Phelan and others pointed to the November election results as evidence that voters support strong pro-life candidates.

Here’s more from the report:

Cypress Rep. Tom Oliverson, interim GOP House caucus chair, said the fact that Republicans maintained control of state government in the November elections, when Democrats made the state’s abortion ban a central line of attack, shows that voters feel they’re on the right track.

“I can tell you confidently from my community’s perspective,” he said, “that the overwhelming majority of them are very OK with the law as written.”

Texas Right to Life, the Texas Alliance for Life and other pro-life organizations are calling for legislation to ensure that unborn babies are being protected in the state.

“Simply because abortion is illegal in statute doesn’t mean it’s actually being followed everywhere in the state,” Texas Right to Life president John Seago told the news outlet. “We want to pass several bills that will address some of the new lawless trends that we have seen in the last 18 months.”

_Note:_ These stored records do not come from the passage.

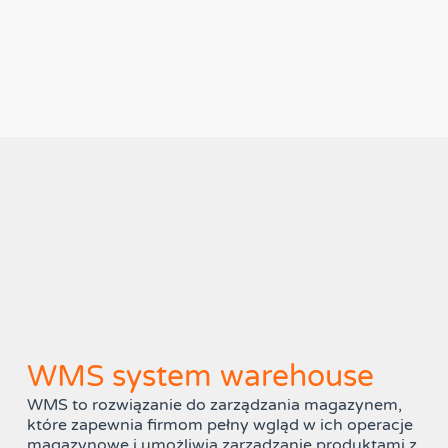
WMS system warehouse
WMS to rozwiązanie do zarządzania magazynem,
które zapewnia firmom pełny wgląd w ich operacje
magazynowe i umożliwia zarządzanie produktami z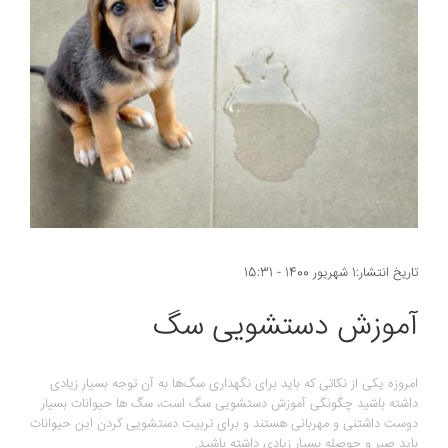
تاریخ انتشار:1 شهریور 1400 - 15:31
آموزش دستشویی سگ
امروزه یکی از نکاتی که باید برای نگهداری سگ‌ها به آن توجه بسیار زیادی
داشته باشید چگونگی آموزش دستشویی سگ است، سگ ها حیوانات بسیار
دوست داشتنی و مهربانی هستند و برای تربیت دستشویی کردن این حیوانات
باید صبر و حوصله بسیار زیادی داشته باشید.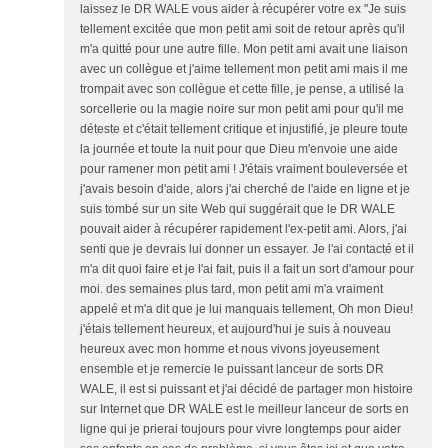
laissez le DR WALE vous aider à récupérer votre ex "Je suis
tellement excitée que mon petit ami soit de retour après qu'il
m'a quitté pour une autre fille. Mon petit ami avait une liaison
avec un collègue et j'aime tellement mon petit ami mais il me
trompait avec son collègue et cette fille, je pense, a utilisé la
sorcellerie ou la magie noire sur mon petit ami pour qu'il me
déteste et c'était tellement critique et injustifié, je pleure toute
la journée et toute la nuit pour que Dieu m'envoie une aide
pour ramener mon petit ami ! J'étais vraiment bouleversée et
j'avais besoin d'aide, alors j'ai cherché de l'aide en ligne et je
suis tombé sur un site Web qui suggérait que le DR WALE
pouvait aider à récupérer rapidement l'ex-petit ami. Alors, j'ai
senti que je devrais lui donner un essayer. Je l'ai contacté et il
m'a dit quoi faire et je l'ai fait, puis il a fait un sort d'amour pour
moi. des semaines plus tard, mon petit ami m'a vraiment
appelé et m'a dit que je lui manquais tellement, Oh mon Dieu!
j'étais tellement heureux, et aujourd'hui je suis à nouveau
heureux avec mon homme et nous vivons joyeusement
ensemble et je remercie le puissant lanceur de sorts DR
WALE, il est si puissant et j'ai décidé de partager mon histoire
sur Internet que DR WALE est le meilleur lanceur de sorts en
ligne qui je prierai toujours pour vivre longtemps pour aider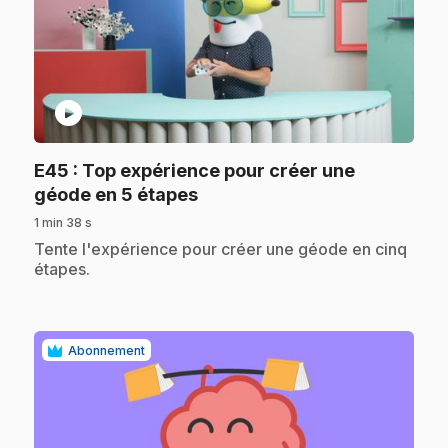
play_circle
E45
: Top expérience pour créer une
.
géode en 5 étapes
1 min 38 s
.
Tente l'expérience pour créer une géode en cinq
étapes.
Abonnement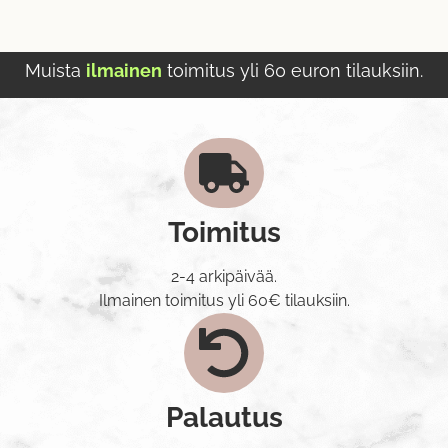
Muista
ilmainen
toimitus yli 60 euron tilauksiin.
Toimitus
2-4 arkipäivää.
Ilmainen toimitus yli 60€ tilauksiin.
Palautus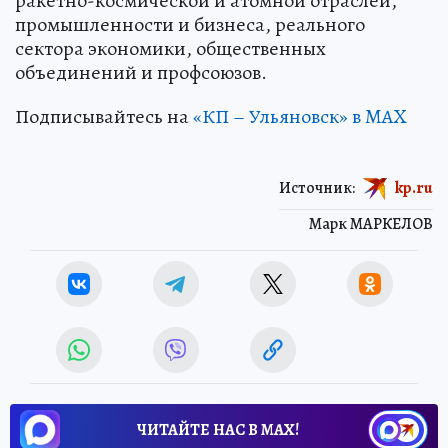
ракетно-космической и атомной отраслей,
промышленности и бизнеса, реального
сектора экономики, общественных
объединений и профсоюзов.
Подписывайтесь на
«КП – Ульяновск» в MAX
Источник:
kp.ru
Марк МАРКЕЛОВ
ЧИТАЙТЕ НАС В МАХ!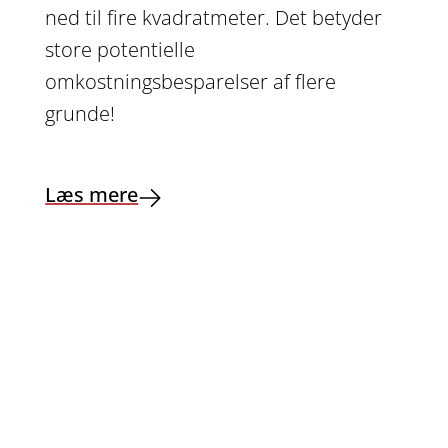
ned til fire kvadratmeter. Det betyder
store potentielle
omkostningsbesparelser af flere
grunde!
Læs mere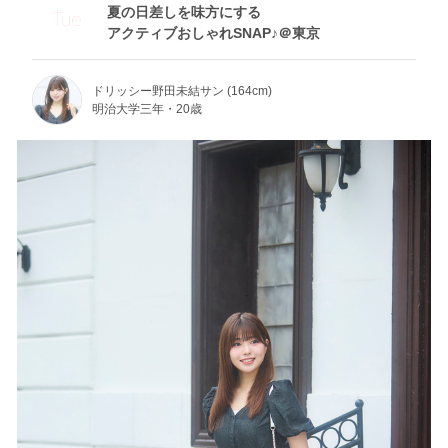
夏の日差しを味方にする
Tue
アクティブおしゃれSNAP♪＠東京
ドリッシー野田未結サン (164cm)
明治大学三年・20歳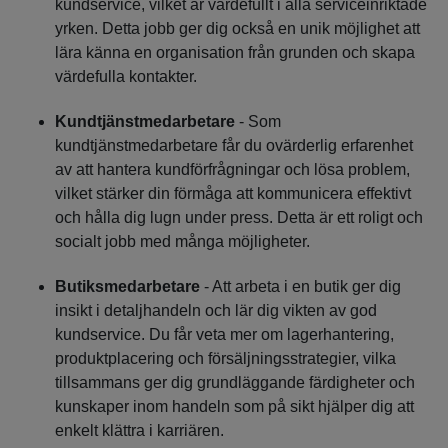
kundservice, vilket är värdefullt i alla serviceinriktade
yrken. Detta jobb ger dig också en unik möjlighet att
lära känna en organisation från grunden och skapa
värdefulla kontakter.
Kundtjänstmedarbetare
- Som
kundtjänstmedarbetare får du ovärderlig erfarenhet
av att hantera kundförfrågningar och lösa problem,
vilket stärker din förmåga att kommunicera effektivt
och hålla dig lugn under press. Detta är ett roligt och
socialt jobb med många möjligheter.
Butiksmedarbetare
- Att arbeta i en butik ger dig
insikt i detaljhandeln och lär dig vikten av god
kundservice. Du får veta mer om lagerhantering,
produktplacering och försäljningsstrategier, vilka
tillsammans ger dig grundläggande färdigheter och
kunskaper inom handeln som på sikt hjälper dig att
enkelt klättra i karriären.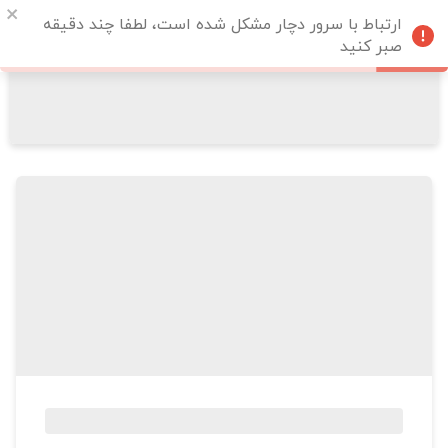
ارتباط با سرور دچار مشکل شده است، لطفا چند دقیقه
صبر کنید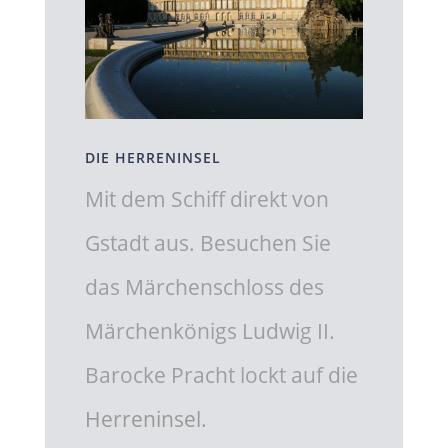
DIE HERRENINSEL
Mit dem Schiff direkt von
Gstadt aus. Besuchen Sie
das Märchenschloss des
Märchenkönigs Ludwig II.
Barocke Pracht lockt auf die
Herreninsel.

Pro-life leaders estimate that tens of thousands of babies have been saved from abortion since the Texas heartbeat law went into effect.

In September 2021, Texas became the first state in almost 50 years that the courts allowed to enforce a pre-viability abortion ban. Then, in June, the U.S. Supreme Court overturned Roe v. Wade in a historic ruling and began allowing states to protect unborn babies from abortion again. Now, all elective abortions are banned in Texas.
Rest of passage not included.